Extracted page text data

........

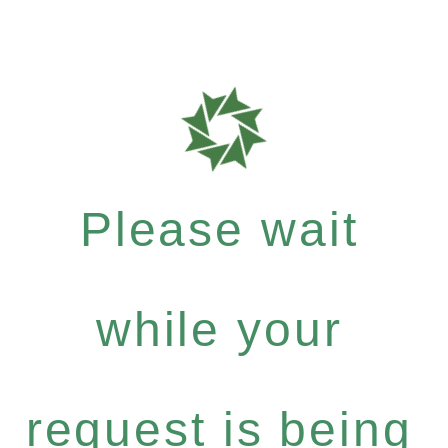
Please wait
while your
request is being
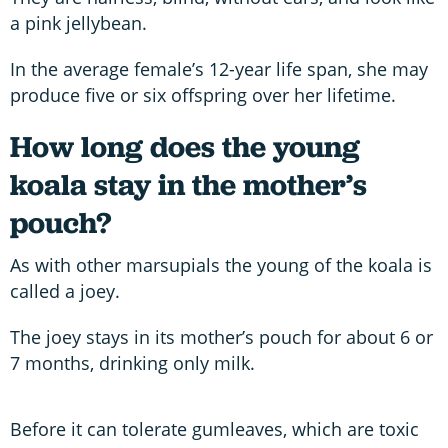
a pink jellybean.
In the average female’s 12-year life span, she may
produce five or six offspring over her lifetime.
How long does the young
koala stay in the mother’s
pouch?
As with other marsupials the young of the koala is
called a joey.
The joey stays in its mother’s pouch for about 6 or
7 months, drinking only milk.
Before it can tolerate gumleaves, which are toxic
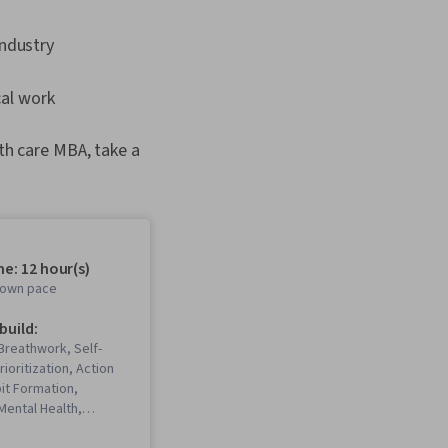
industry
cal work
lth care MBA, take a
e: 12 hour(s)
r own pace
 build:
Breathwork, Self-
ioritization, Action
it Formation,
Mental Health,
ehavioral Health, Time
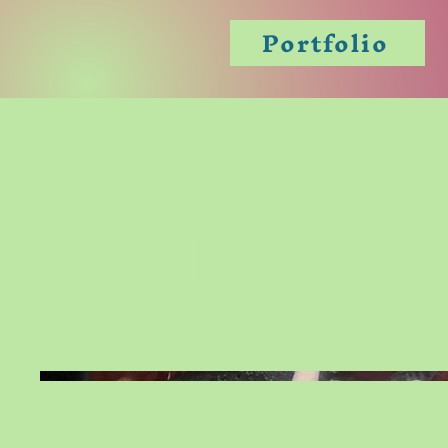
Portfolio
Skull Mos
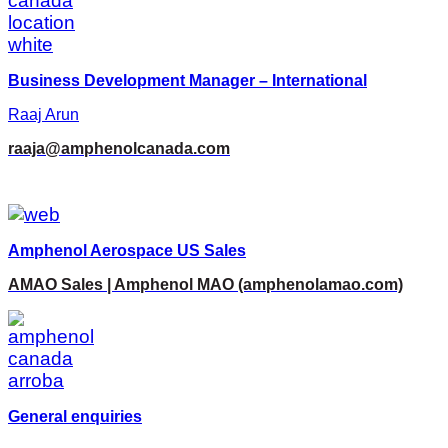
Business Development Manager – International
Raaj Arun
raaja@amphenolcanada.com
Amphenol Aerospace US Sales
AMAO Sales | Amphenol MAO (amphenolamao.com)
General enquiries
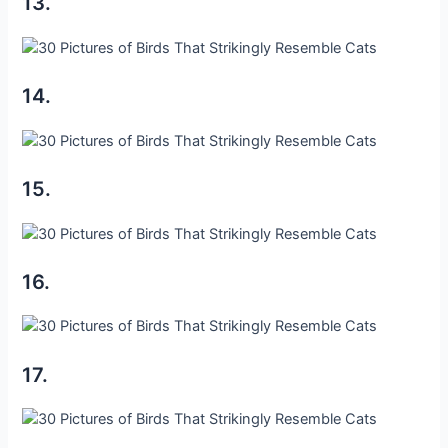
13.
14.
15.
16.
17.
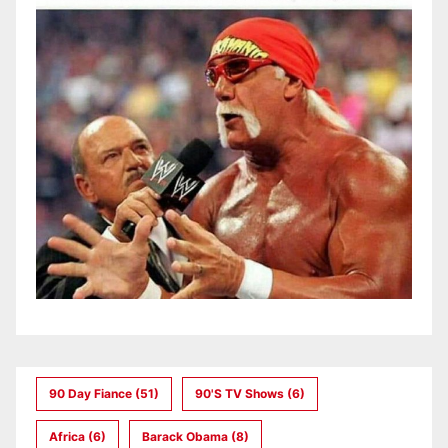
90 Day Fiance
(51)
90's TV Shows
(6)
Africa
(6)
Barack Obama
(8)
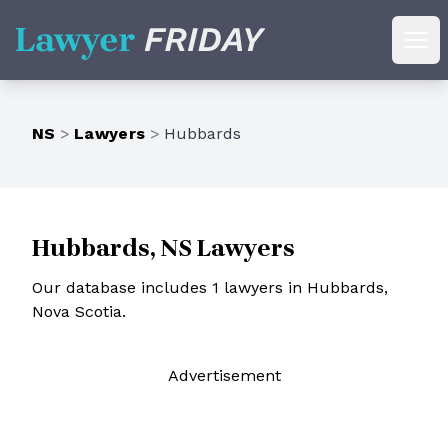
Lawyer Friday
Ope
NS
>
Lawyers
>
Hubbards
Hubbards, NS Lawyers
Our database includes 1 lawyers in Hubbards,
Nova Scotia.
Ad
vertisement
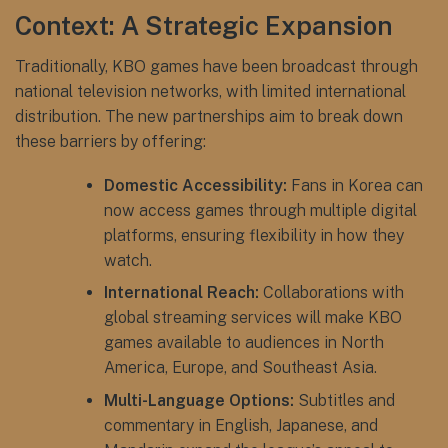
Context: A Strategic Expansion
Traditionally, KBO games have been broadcast through
national television networks, with limited international
distribution. The new partnerships aim to break down
these barriers by offering:
Domestic Accessibility:
Fans in Korea can
now access games through multiple digital
platforms, ensuring flexibility in how they
watch.
International Reach:
Collaborations with
global streaming services will make KBO
games available to audiences in North
America, Europe, and Southeast Asia.
Multi-Language Options:
Subtitles and
commentary in English, Japanese, and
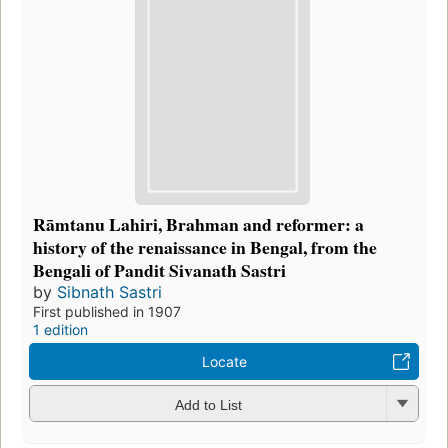
Rāmtanu Lahiri, Brahman and reformer: a
history of the renaissance in Bengal, from the
Bengali of Pandit Sivanath Sastri
by
Sibnath Sastri
First published in 1907
1 edition
Locate
Add to List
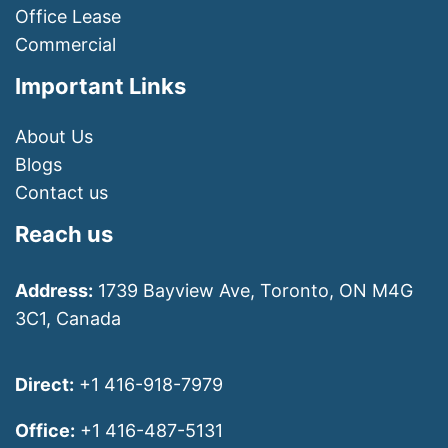
Office Lease
Commercial
Important Links
About Us
Blogs
Contact us
Reach us
Address:
1739 Bayview Ave, Toronto, ON M4G
3C1, Canada
Direct:
+1 416-918-7979
Office:
+1 416-487-5131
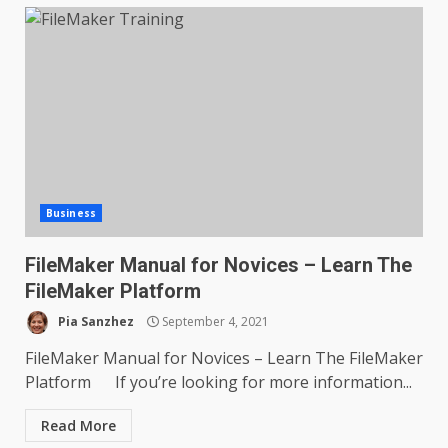
Business
FileMaker Manual for Novices – Learn The
FileMaker Platform
Pia Sanzhez
September 4, 2021
FileMaker Manual for Novices – Learn The FileMaker
Platform If you’re looking for more information...
Read More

........

WHAT THE TASK ASKS
Your answer must be the lines from the line containing "First published in 1907" through the final line of the data, written out exactly, both ends included and pictures left out.

YOUR SOLUTION
First published in 1907
1 edition
Locate
Add to List
Office Lease
Commercial
Important Links
About Us
Blogs
Contact us
Reach us
Address:
1739 Bayview Ave, Toronto, ON M4G
3C1, Canada
Direct:
+1 416-918-7979
Office:
+1 416-487-5131
Business
FileMaker Manual for Novices – Learn The
FileMaker Platform
Pia Sanzhez
September 4, 2021
FileMaker Manual for Novices – Learn The FileMaker
Platform If you’re looking for more information...
Read More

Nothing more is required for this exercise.